The day shift ended with a somewhat working 200 mode interaction matrix. So the night shift did some closed loop testing.
Things are hopeful. With only 200 modes we have a fairly high Strehl ratio PSF. The problem is keeping it stable. These two videos, taken with the VisAO CCD 47 at 32 fps, show this.
Youtube noted that my image was shaky, and asked if I wanted to fix it. F*&!$^ you Google. Here’s the same data set, but keeping only the best 5% of the images (Lucky imaging style).
After breakfast Laird reduced this data by “shifting and adding”. Here’s what our images will look like soon:
To try to control the vibrations that even Google noticed we put the Clio rack on some foam pads. This improved the power spectrum, at least removing the ~2 Hz spike.
Quotes:
Simone: “Laird, take a seat. You want to take your seat. I think we need to remove the Pyramid . . . field stop.”

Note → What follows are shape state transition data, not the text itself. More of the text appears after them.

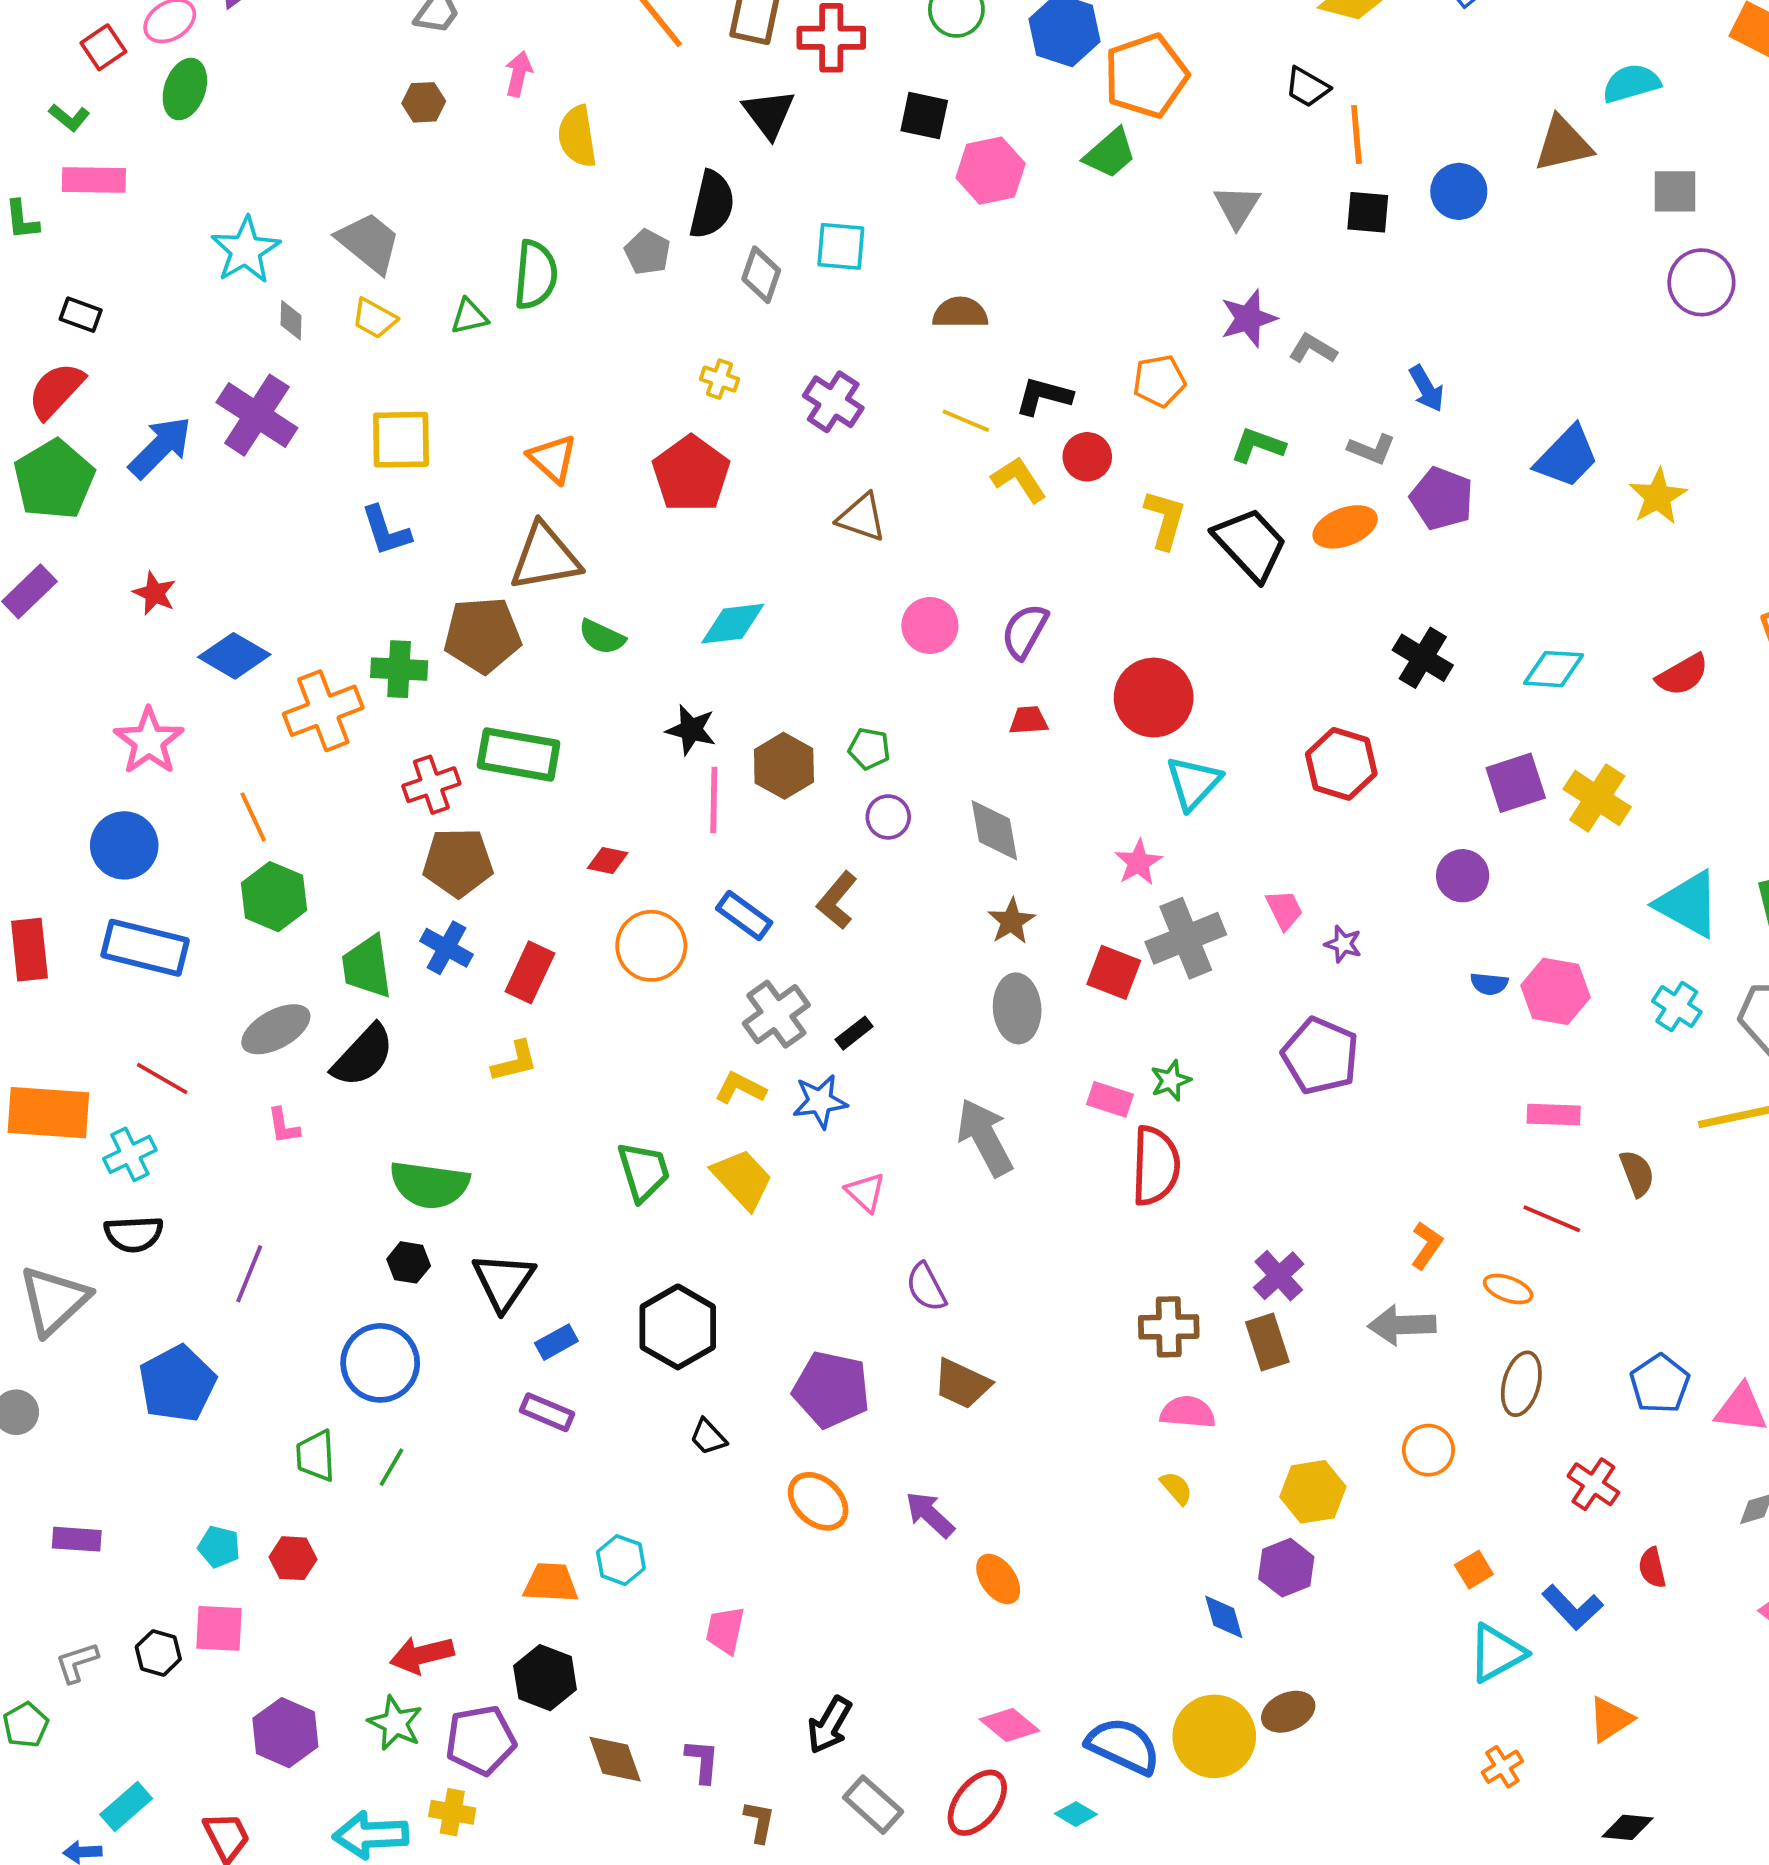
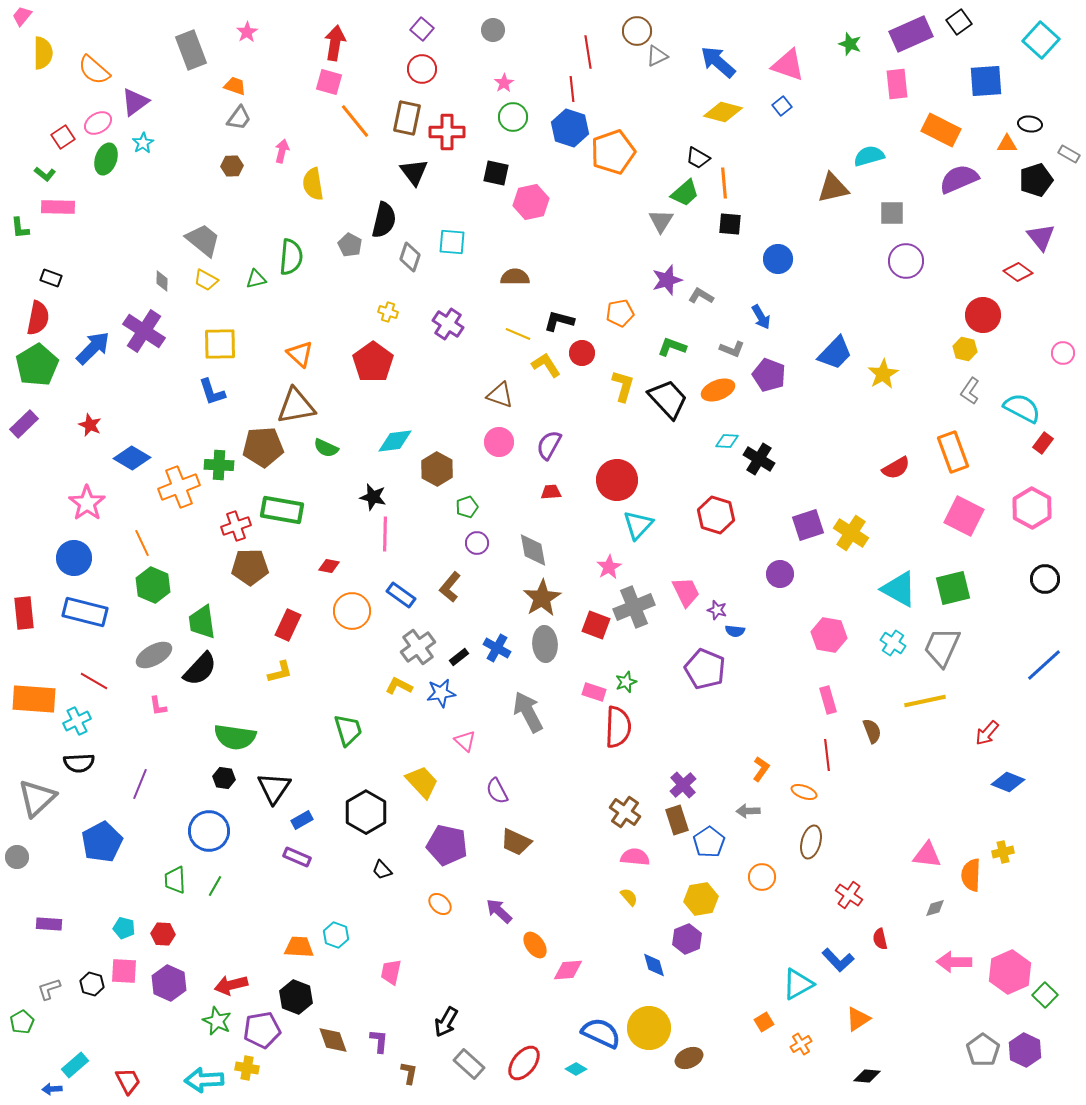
green trapezoid: (1110, 153) -> (685, 193), moved
blue circle: (1459, 191) -> (778, 259), moved
cyan star: (246, 250) -> (143, 143), moved, size x0.6
red semicircle: (56, 390) -> (38, 318), turned 148
brown triangle: (862, 517) -> (500, 395), moved
cyan diamond: (1554, 669) -> (727, 441), moved, size x0.7
green pentagon: (869, 749) -> (467, 507), turned -30
brown hexagon: (784, 766) -> (437, 469), moved
pink trapezoid: (1284, 910) -> (686, 592), size x1.4
brown star: (1011, 921) -> (542, 598), size x1.5
blue cross: (446, 948) -> (497, 648), moved
blue semicircle: (1489, 984) -> (735, 631), moved
pink rectangle: (1554, 1115) -> (828, 700), turned 72
yellow trapezoid: (742, 1179) -> (422, 782), moved
red line: (1552, 1219) -> (827, 755), turned 60
gray arrow: (1402, 1325) -> (748, 811), size x0.7
brown cross: (1169, 1327) -> (625, 812), turned 36
blue pentagon: (1660, 1384) -> (709, 842), moved
orange ellipse: (818, 1501) -> (440, 904), size x0.7
orange square: (1474, 1570) -> (764, 1022), moved
brown ellipse: (1288, 1712) -> (689, 1058), moved
pink diamond: (1010, 1725) -> (568, 970), moved, turned -44
purple hexagon: (285, 1733) -> (169, 983), moved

Tyson: “Why don’t you just say you’re a carnivore plus vegetables and cheese.”
Laird: “I thought you were trying to take the frisbee away.” (To Phil, after realizing that Phil was playing frisbee with grad students and the post-doc.)
Phil: “I was just trying to help them meet their 100 hours for the week.”
Simone, on the viscahcha in the PWFS pupil images:
“The viscacha again!”
“There is a clear viscacha.”
“It is not a dynamic viscacha, it is a static viscacha.”
Laird: “It looks like a viscacha that’s been run over by a car.”
Simone: “Yes, but it’s still a viscacha!”
Laird: “I’d really like a headless, tail-less viscacha.”